#### Your instructions
What you return should be the complete data below, word for word, with no pictures in it.
--- Data provided Enclosed Below ---
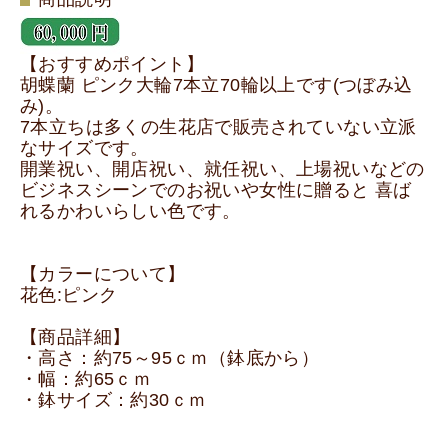
【おすすめポイント】
胡蝶蘭 ピンク大輪7本立70輪以上です(つぼみ込
み)。
7本立ちは多くの生花店で販売されていない立派
なサイズです。
開業祝い、開店祝い、就任祝い、上場祝いなどの
ビジネスシーンでのお祝いや女性に贈ると 喜ば
れるかわいらしい色です。
【カラーについて】
花色:ピンク
【商品詳細】
・高さ：約75～95ｃｍ（鉢底から）
・幅：約65ｃｍ
・鉢サイズ：約30ｃｍ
--- End of Enclosed Data provided ---
#### Exercise result
【おすすめポイント】
胡蝶蘭 ピンク大輪7本立70輪以上です(つぼみ込
み)。
7本立ちは多くの生花店で販売されていない立派
なサイズです。
開業祝い、開店祝い、就任祝い、上場祝いなどの
ビジネスシーンでのお祝いや女性に贈ると 喜ば
れるかわいらしい色です。
【カラーについて】
花色:ピンク
【商品詳細】
・高さ：約75～95ｃｍ（鉢底から）
・幅：約65ｃｍ
・鉢サイズ：約30ｃｍ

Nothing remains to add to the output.